RIP Professor William Waites (1939 - 2018)

30 Jan 2019

RIP Professor William Waites (1939 - 2018)

Professor William M Waites was an expert on bacterial spores and president of the Society for Applied Microbiology in the early '90s. Christine Dodd looks back at his life and career. 

Will studied for his first degree in Botany at Newcastle University (then a subsidiary of Durham University). He graduated in 1960. This was followed by a PhD in Microbiology at Sheffield, on his thesis ’Studies with bacteriophage lambda’.

 

His lifelong interest in bacterial spores began with his first postdoctoral position at the Medical Research Council National Institute for Medical Research at Mill Hill, London. He worked on the control of sporulation in Bacillus subtilis and he continued this work on sporulation in the Department of Biochemistry at the University of Oxford.

 

Spores and more

 

In 1969 he joined the Agricultural and Food Research Council Food Research Institute (now the Quadram Institute) at Norwich. He worked there for 16 years on improving methods for destruction of bacterial spores and established an international reputation in the field. Milk being sold in Tetra Paks is one practical outcome of Will’s research.

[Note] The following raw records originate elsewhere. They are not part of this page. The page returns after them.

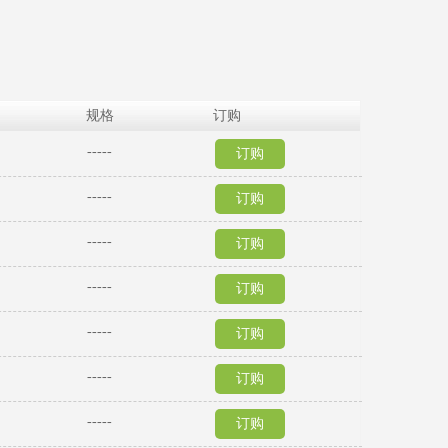
规格
订购
-----
订购
-----
订购
-----
订购
-----
订购
-----
订购
-----
订购
-----
订购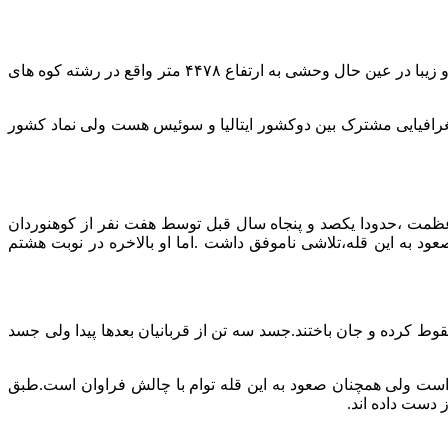
اگر کوهنورد ویا علاقمند به این ورزش باشید ویا حتی طبیعت گردی دوست داشته باشید حتما نام ماترهورن را شنیده اید.قله ایی افسانه ایی و زیبا در عین حال وحشی به ارتفاع ۴۴۷۸ متر واقع در رشته کوه های
 مفهوم شاخ یا قله است.این کوه اگرچه از نظر جغرافیایی مشترک بین دوکشور ایتالیا و سوئیس هست ولی نماد کشور
عظمت ،حدودا یکصد و پنجاه سال قبل توسط هفت نفر از کوهنوردان
ود به این قله،تلاشی ناموفق داشت .اما او بالاخره در نوبت هشتم
ط کرده و جان باختند.جسد سه تن از قربانیان بعدها پیدا ولی جسد
ست ولی همچنان صعود به این قله توام با چالش فراوان است.طبق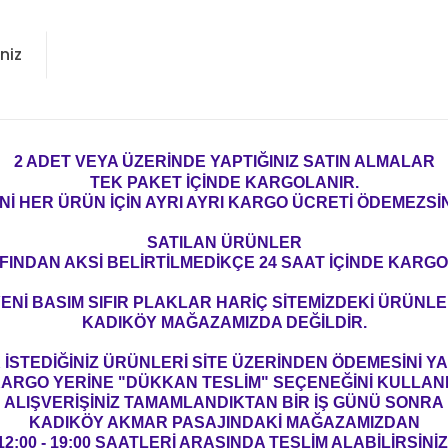
niz
2 ADET VEYA ÜZERİNDE YAPTIĞINIZ SATIN ALMALAR
TEK PAKET İÇİNDE KARGOLANIR.
Nİ HER ÜRÜN İÇİN AYRI AYRI KARGO ÜCRETİ ÖDEMEZSİN
SATILAN ÜRÜNLER
FINDAN AKSİ BELİRTİLMEDİKÇE 24 SAAT İÇİNDE KARGO
ENİ BASIM SIFIR PLAKLAR HARİÇ SİTEMİZDEKİ ÜRÜNL
KADIKÖY MAĞAZAMIZDA DEĞİLDİR.
İSTEDİĞİNİZ ÜRÜNLERİ SİTE ÜZERİNDEN ÖDEMESİNİ 
ARGO YERİNE "DÜKKAN TESLİM" SEÇENEĞİNİ KULLAN
ALIŞVERİŞİNİZ TAMAMLANDIKTAN BİR İŞ GÜNÜ SONRA
KADIKÖY AKMAR PASAJINDAKİ MAĞAZAMIZDAN
12:00 - 19:00 SAATLERİ ARASINDA TESLİM ALABİLİRSİNİZ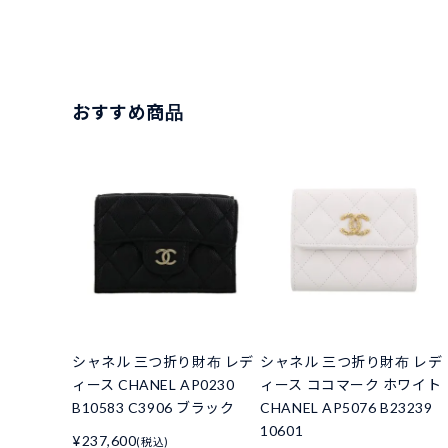
おすすめ商品
シャネル 三つ折り財布 レデ
シャネル 三つ折り財布 レデ
ィース CHANEL AP0230
ィース ココマーク ホワイト
B10583 C3906 ブラック
CHANEL AP5076 B23239
10601
¥237,600
(税込)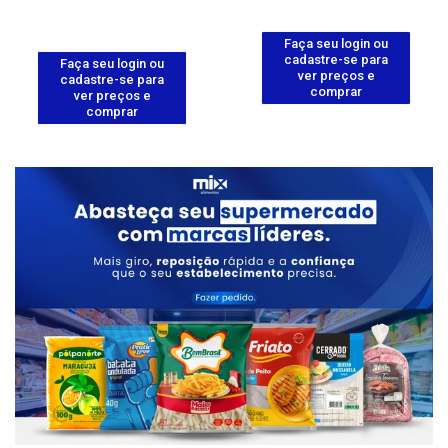
Faça seu login ou
cadastre-se para
Faça seu login ou
ver preços e
cadastre-se para
comprar
ver preços e
comprar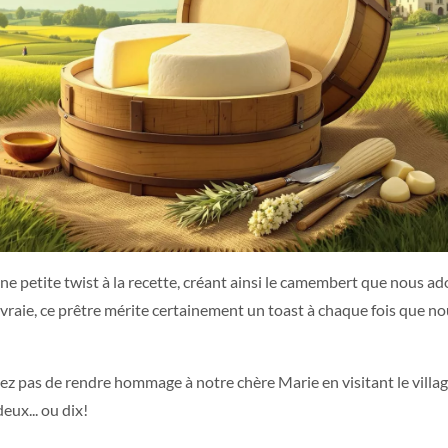
e petite twist à la recette, créant ainsi le camembert que nous a
t vraie, ce prêtre mérite certainement un toast à chaque fois que n
iez pas de rendre hommage à notre chère Marie en visitant le villa
eux... ou dix!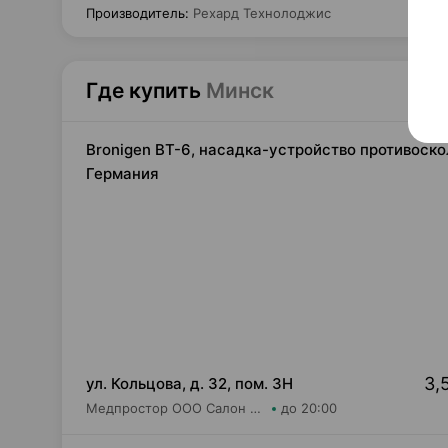
Производитель
:
Рехард Технолоджис
Где купить
Минск
Bronigen ВТ-6, насадка-устройство противоск
Германия
3,
ул. Кольцова, д. 32, пом. 3Н
Медпростор ООО Салон медтехники и ортопедии №5
до 20:00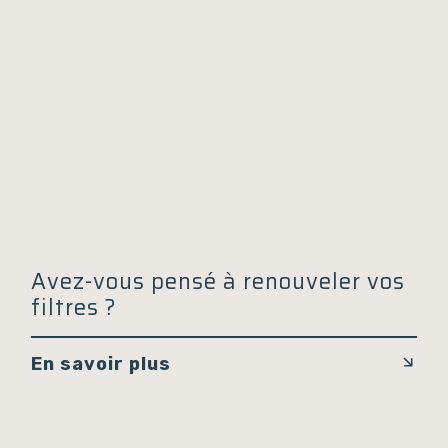
Avez-vous pensé à renouveler vos
filtres ?
En savoir plus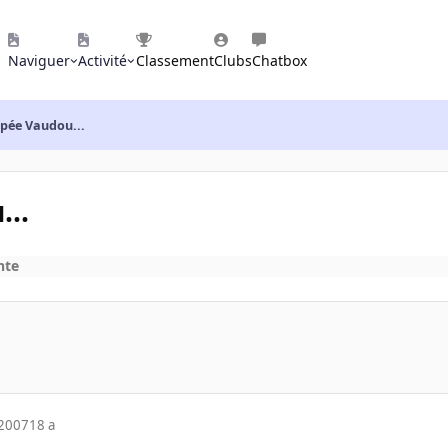
Naviguer
Activité
Classement
Clubs
Chatbox
upée Vaudou...
..
nte
 2007
18 a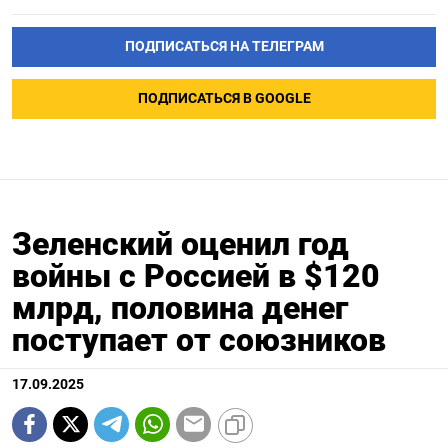
ПОДПИСАТЬСЯ НА ТЕЛЕГРАМ
ПОДПИСАТЬСЯ В GOOGLE
Зеленский оценил год
войны с Россией в $120
млрд, половина денег
поступает от союзников
17.09.2025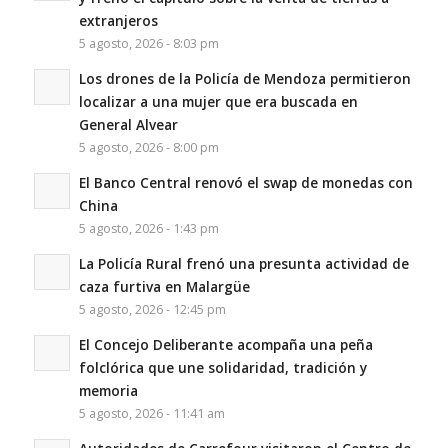
extranjeros
5 agosto, 2026 - 8:03 pm
Los drones de la Policía de Mendoza permitieron
localizar a una mujer que era buscada en
General Alvear
5 agosto, 2026 - 8:00 pm
El Banco Central renovó el swap de monedas con
China
5 agosto, 2026 - 1:43 pm
La Policía Rural frenó una presunta actividad de
caza furtiva en Malargüe
5 agosto, 2026 - 12:45 pm
El Concejo Deliberante acompaña una peña
folclórica que une solidaridad, tradición y
memoria
5 agosto, 2026 - 11:41 am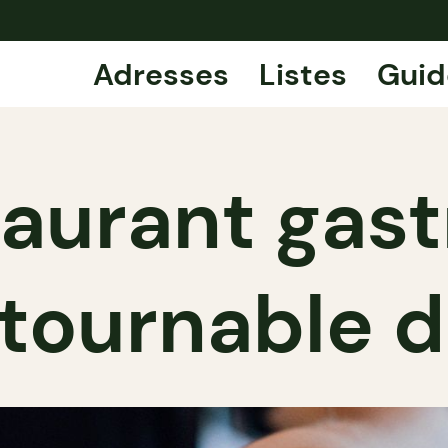
Adresses
Listes
Guid
staurant ga
tournable 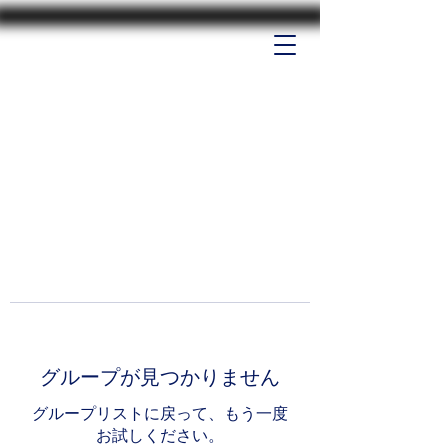
グループが見つかりません
グループリストに戻って、もう一度
お試しください。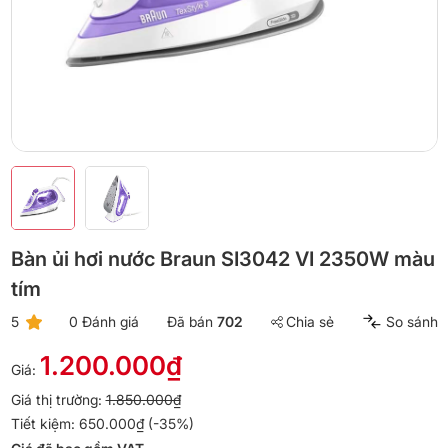
Bàn ủi hơi nước Braun SI3042 VI 2350W màu
tím
5
0 Đánh giá
Đã bán
702
Chia sẻ
So sánh
1.200.000₫
Giá:
Giá thị trường:
1.850.000₫
Tiết kiệm: 650.000₫ (-35%)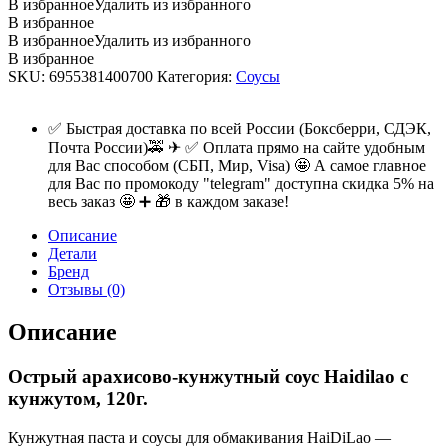
В избранное
Удалить из избранного
В избранное
В избранное
Удалить из избранного
В избранное
SKU:
6955381400700
Категория:
Соусы
✅ Быстрая доставка по всей России (Боксберри, СДЭК,
Почта России)🚕 ✈ ✅ Оплата прямо на сайте удобным
для Вас способом (СБП, Мир, Visa) 🤩 А самое главное
для Вас по промокоду "telegram" доступна скидка 5% на
весь заказ 🤩 ➕ 🎁 в каждом заказе!
Описание
Детали
Бренд
Отзывы (0)
Описание
Острый арахисово-кунжутный соус Haidilao с
кунжутом, 120г.
Кунжутная паста и соусы для обмакивания HaiDiLao —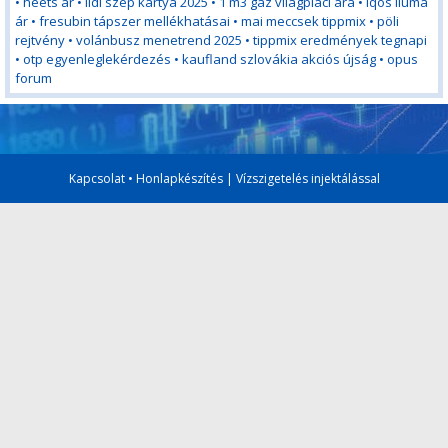
•
heets ár
•
lidl szép kártya 2025
•
1 m3 gáz világpiaci ára
•
iqos iluma
ár
•
fresubin tápszer mellékhatásai
•
mai meccsek tippmix
•
pöli
rejtvény
•
volánbusz menetrend 2025
•
tippmix eredmények tegnapi
•
otp egyenleglekérdezés
•
kaufland szlovákia akciós újság
•
opus
forum
Kapcsolat
•
Honlapkészítés
|
Vízszigetelés injektálással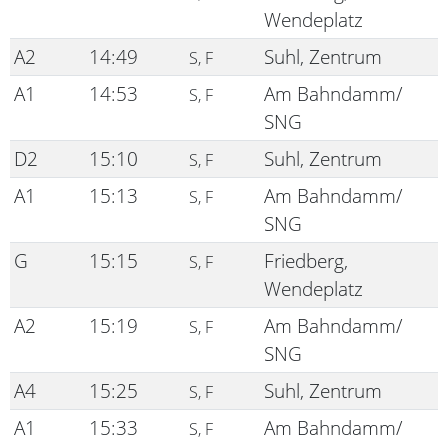
Wendeplatz
A2
14:49
Suhl, Zentrum
S, F
A1
14:53
Am Bahndamm/
S, F
SNG
D2
15:10
Suhl, Zentrum
S, F
A1
15:13
Am Bahndamm/
S, F
SNG
G
15:15
Friedberg,
S, F
Wendeplatz
A2
15:19
Am Bahndamm/
S, F
SNG
A4
15:25
Suhl, Zentrum
S, F
A1
15:33
Am Bahndamm/
S, F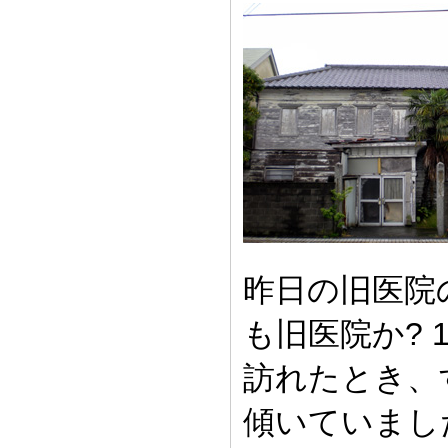
昨日の旧医院
も旧医院か? 
訪れたとき、
傾いていまし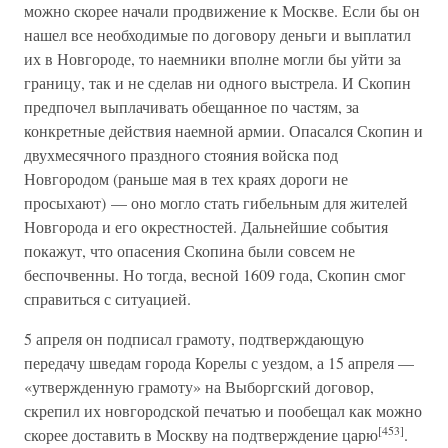
можно скорее начали продвижение к Москве. Если бы он
нашел все необходимые по договору деньги и выплатил
их в Новгороде, то наемники вполне могли бы уйти за
границу, так и не сделав ни одного выстрела. И Скопин
предпочел выплачивать обещанное по частям, за
конкретные действия наемной армии. Опасался Скопин и
двухмесячного праздного стояния войска под
Новгородом (раньше мая в тех краях дороги не
просыхают) — оно могло стать гибельным для жителей
Новгорода и его окрестностей. Дальнейшие события
покажут, что опасения Скопина были совсем не
беспочвенны. Но тогда, весной 1609 года, Скопин смог
справиться с ситуацией.
5 апреля он подписал грамоту, подтверждающую
передачу шведам города Корелы с уездом, а 15 апреля —
«утвержденную грамоту» на Выборгский договор,
скрепил их новгородской печатью и пообещал как можно
[453]
скорее доставить в Москву на подтверждение царю
.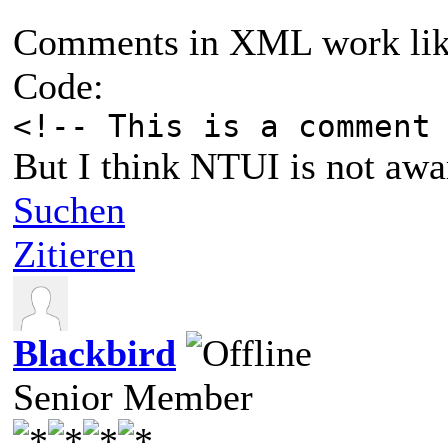
Comments in XML work like
Code:
<!-- This is a comment
But I think NTUI is not aware
Suchen
Zitieren
Blackbird
Senior Member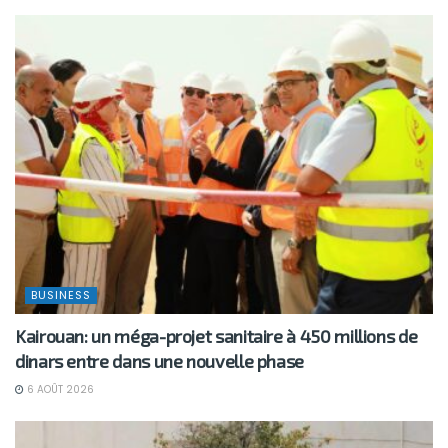
BUSINESS
Kairouan: un méga-projet sanitaire à 450 millions de
dinars entre dans une nouvelle phase
6 AOÛT 2026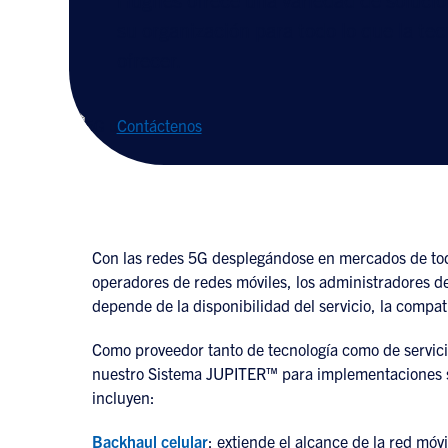
su organización para todo lo que la tec
ofrecer.
Contáctenos
Con las redes 5G desplegándose en mercados de todo
operadores de redes móviles, los administradores de r
depende de la disponibilidad del servicio, la compat
Como proveedor tanto de tecnología como de servic
nuestro Sistema JUPITER™ para implementaciones sa
incluyen:
Backhaul celular
: extiende el alcance de la red móv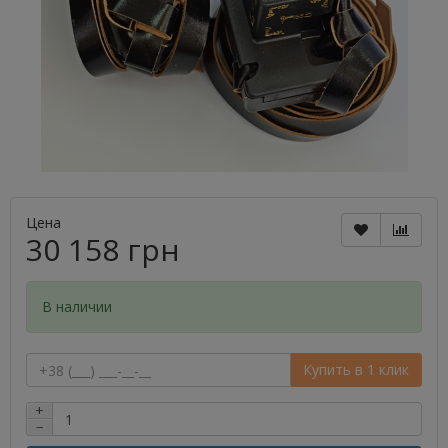
Цена
30 158 грн
В наличии
Купить в 1 клик
+
−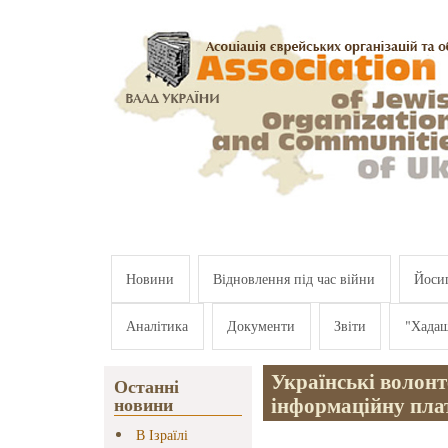
Перейти к основному содержанию
Новини
Відновлення під час війни
Йосип
Аналітика
Документи
Звіти
"Хада
Українські волон
Останні
інформаційну пла
новини
В Ізраїлі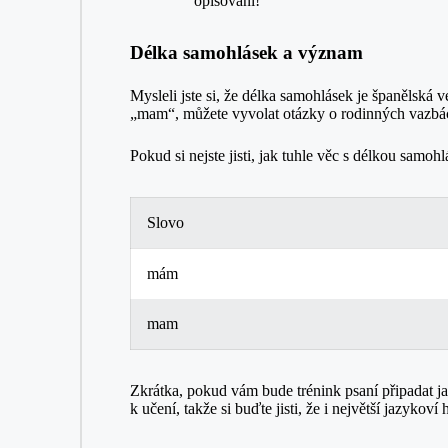
opisování!
Délka samohlásek a význam
Mysleli jste si, že délka samohlásek je španělsk
„mam“, můžete vyvolat otázky o rodinných vazbách,
Pokud si nejste jisti, jak tuhle věc s délkou samoh
Slovo
mám
mam
Zkrátka, pokud vám bude trénink psaní připadat jak
k učení, takže si buďte jisti, že i největší jazykoví 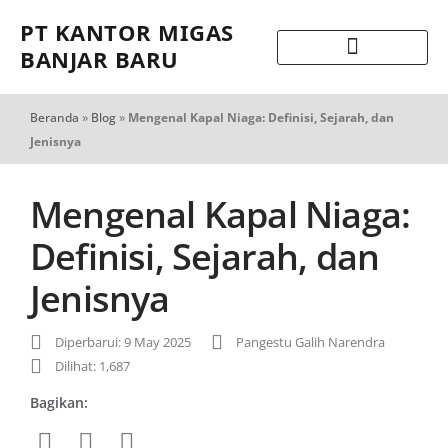
PT KANTOR MIGAS
BANJAR BARU
Beranda
»
Blog
»
Mengenal Kapal Niaga: Definisi, Sejarah, dan
Jenisnya
Mengenal Kapal Niaga:
Definisi, Sejarah, dan
Jenisnya
Diperbarui: 9 May 2025
Pangestu Galih Narendra
Dilihat: 1,687
Bagikan: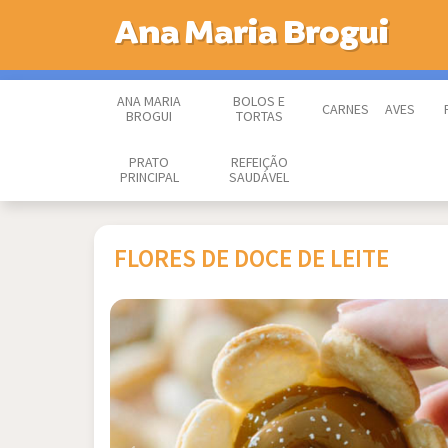
Ana Maria Brogui
ANA MARIA
BOLOS E
CARNES
AVES
BROGUI
TORTAS
PRATO
REFEIÇÃO
PRINCIPAL
SAUDÁVEL
FLORES DE DOCE DE LEITE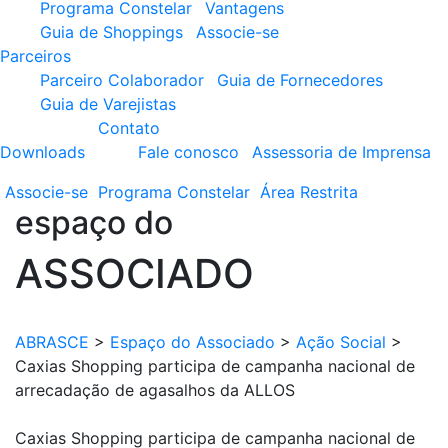
Programa Constelar
Vantagens
Guia de Shoppings
Associe-se
Parceiros
Parceiro Colaborador
Guia de Fornecedores
Guia de Varejistas
Contato
Downloads
Fale conosco
Assessoria de Imprensa
Associe-se
Programa
Constelar
Área
Restrita
espaço do
ASSOCIADO
ABRASCE
>
Espaço do Associado
>
Ação Social
>
Caxias Shopping participa de campanha nacional de
arrecadação de agasalhos da ALLOS
Caxias Shopping participa de campanha nacional de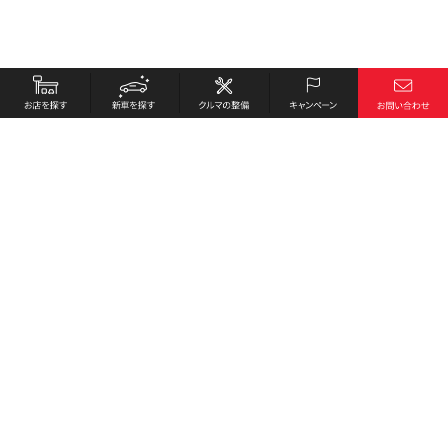
お店を探す
採用情報
新車を探す
会社概要
クルマの整備
環境への取り組み
キャンペーン
プライバシーポリシー
各種リンク
サイト利用規約
お問い合わせ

Will took up the post of Chair of Food Microbiology at the University of Nottingham in January 1985; it was then the only chair of this title in the UK. His appointment followed a hiatus in microbiology research at Sutton Bonington after the retirements of Professor Malcolm Woodbine and Dr Alan Seaman and he started with only a small teaching support team.

Presented with this blank canvas, Will began to assemble a viable microbiology group. His first academic appointment of a lecturer was Gordon Stewart and subsequently Christine Dodd was taken on as a demonstrator for undergraduate practicals and then as a postdoc. Will established a vibrant research culture, which saw the microbiology group develop an international reputation.

 

Food safety
 

Will was active in promoting the understanding of food safety at all levels. As well as his many publications, he set up an undergraduate degree in Food Microbiology and later championed a cross-faculty one in Microbiology, a degree which continues to flourish at Nottingham.

 

He was a sympathetic teacher with a good sense of humour and his passion for the area of food microbiology are very evident when you read textbook chapters he’s written.

As well as retaining his love of spores, Will’s food microbiology interests addressed many of the food safety issues which first became apparent in the mid-1980s, such as Salmonella in poultry, Listeria in dairy products and internalisation of pathogens in salad vegetables.


Externally he chaired the advisory panel of the Food Safety Advisory Centre (1989–1998), a cooperative initiative set up by the six major food retailers in response to the then-burgeoning problem of food safety. He was a major influence on the introduction of HACCP into the food industry.


SfAM president
 

Will was the local organiser for two very successful SfAM summer conferences at Nottingham: one in 1987, which was on bacterial spores; and one in 1993 on Enterobacteriaceae when he was president of the Society.

 

In those days the Summer Conference was run over four days with local trips arranged for the afternoon of the third day. The local organiser played an important role as they booked the conference facilities, arranged the meals, took the conference bookings and arrange the local trips – a major undertaking.

Will would recount the story of a new secretary who became the short-stay record holder as she managed only one week before leaving due to all of the ’extra duties’ the conference organisation was imposing!


As a person, Will was a warm, humane and compassionate person who had a great sense of fun and didn’t stand on ceremony. He was willing to give help and opportunities to others, and those of us who worked with him will remember him with great affection for this, as well as for the major contribution he made in promoting the importance of food microbiology and safety.